I don’t feel like this happens every day, but it does happen at least once a week where I forget why I entered a room (or maybe why I opened the closet door – what was I looking for). I feel like far too often, I get up to go do something, I get to the room, and I stop in my tracks, “what was I coming here to do?”. Either, I retrace my steps and go back to the other room, or sit there and try to recall what I was thinking to help get me back to why I am in the room I am in. Also, every now and then I almost put the milk in the cupboard. But, everyone does that, right? This is one of those things that I always assumed happens to everyone, but maybe it doesn’t. 

More recently, I started picking up on the fact that sometimes I forget what I was talking about mid-sentence. I usually chalk it up to getting distracted, but who knows? This doesn’t happen too often, so maybe this isn’t related to my MS. Maybe I can use the excuse of “mom brain” here. 

However, the other day, I was at a wedding catching up with some friends. One of them was asking me about my recent 30th birthday trip I took in March. They asked me where I went and I COULD NOT remember. It was the weirdest thing. It felt like the information was right there, and I did sort of guess California, but I wasn’t sure where in California. Honestly, after a minute or two I gave up and looked it up on Facebook (I knew I posted an album about the trip). This instance kind of shocked me. This is not something I feel like I have experienced before, or if I have, it was before my knowledge of my brain fog. I know this is just one small instance and someone could easily say that I was tired or had other things on my mind, but it did scare me. The truth is because I can only remember this one instance, this one is also hard to decide if it is an occasional forgetfulness or a true MS symptom. 

Self-Fulfilling Vs Self-Defeating Prophecy

A self-fulfilling prophecy is when someone predicts or expects something to happen to them and the prediction comes true simply because they believe it will. 

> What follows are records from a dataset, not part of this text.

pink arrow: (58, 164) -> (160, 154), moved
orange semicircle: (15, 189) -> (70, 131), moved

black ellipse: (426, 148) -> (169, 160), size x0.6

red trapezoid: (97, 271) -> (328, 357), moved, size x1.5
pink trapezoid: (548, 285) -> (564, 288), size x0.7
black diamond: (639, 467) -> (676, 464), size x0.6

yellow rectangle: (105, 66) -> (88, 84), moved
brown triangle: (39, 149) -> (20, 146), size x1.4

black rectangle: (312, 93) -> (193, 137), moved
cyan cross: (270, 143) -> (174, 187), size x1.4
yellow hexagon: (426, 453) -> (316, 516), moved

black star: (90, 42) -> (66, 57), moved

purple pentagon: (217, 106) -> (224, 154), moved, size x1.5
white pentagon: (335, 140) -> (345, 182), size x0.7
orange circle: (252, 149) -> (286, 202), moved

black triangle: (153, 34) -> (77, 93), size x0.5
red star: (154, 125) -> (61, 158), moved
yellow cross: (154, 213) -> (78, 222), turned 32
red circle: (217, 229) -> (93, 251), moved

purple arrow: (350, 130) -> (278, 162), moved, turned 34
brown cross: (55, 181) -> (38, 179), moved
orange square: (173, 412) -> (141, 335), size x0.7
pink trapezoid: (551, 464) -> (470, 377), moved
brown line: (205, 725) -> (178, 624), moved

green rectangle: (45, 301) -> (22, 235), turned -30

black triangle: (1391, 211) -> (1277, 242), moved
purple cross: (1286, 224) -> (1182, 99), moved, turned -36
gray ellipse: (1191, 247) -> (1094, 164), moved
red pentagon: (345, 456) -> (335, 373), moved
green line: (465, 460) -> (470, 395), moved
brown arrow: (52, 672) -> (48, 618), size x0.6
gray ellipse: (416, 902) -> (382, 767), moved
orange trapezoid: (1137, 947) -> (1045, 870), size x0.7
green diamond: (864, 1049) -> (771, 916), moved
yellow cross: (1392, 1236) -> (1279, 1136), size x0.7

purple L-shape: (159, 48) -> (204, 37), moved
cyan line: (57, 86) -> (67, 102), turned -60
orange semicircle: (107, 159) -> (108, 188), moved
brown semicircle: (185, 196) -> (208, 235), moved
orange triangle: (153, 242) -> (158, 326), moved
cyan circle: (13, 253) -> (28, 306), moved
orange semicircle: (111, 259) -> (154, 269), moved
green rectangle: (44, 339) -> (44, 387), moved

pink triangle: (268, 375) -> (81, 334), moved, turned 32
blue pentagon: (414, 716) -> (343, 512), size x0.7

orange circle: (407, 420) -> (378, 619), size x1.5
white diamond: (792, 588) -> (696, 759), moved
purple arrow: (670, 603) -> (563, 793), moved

On the other hand, a self-defeating prophecy is when you intend to see the prediction of your future fail or not be true. 

I feel like I fluctuate between these two prophecies. I might be WAY overthinking some of my MS symptoms and expectations. Part of me worries that if I accept that some of my symptoms are true then I am accepting the disease, I am weaker and giving in too early. Plus, I wonder if I am trying too hard to “see” how the disease is impacting my life. On the other hand, I am wondering by ignoring and denying the possibility that these things are impacting my life, maybe I am holding back from accepting the truth. If I don’t accept that these are due to my MS, then it can’t possibly be real, right?


Either way, whether it is my MS impacting my cognitive function, or just a normal “mom brain”, I should be thankful. I need to be thankful that there is even a slight hesitation in the certainty of whether or not this is my MS impacting me. I can be grateful that I only have a few small lesions so far and it is hard to notice the symptoms. 

Rejoice always, pray continually, give thanks in all circumstances; for this is God’s will for you in Christ Jesus

1 Thessalonians 5:16 – 18







2 responses to “MS Brain Fog”

  1. Debbie Avatar

    At my age of 67, the brain fog is hard to tell. I don’t think i’m any different than my peers. All of us are forgetful. March on Warrior, we’ve got this. 🥰.

    1. Rachel Avatar

      Debbie, that makes me feel a bit better. I don’t want to discount the fact that I am sure there are many people with MS that in face notice and struggle with brain fog, but glad it hasn’t had a big impact on you either.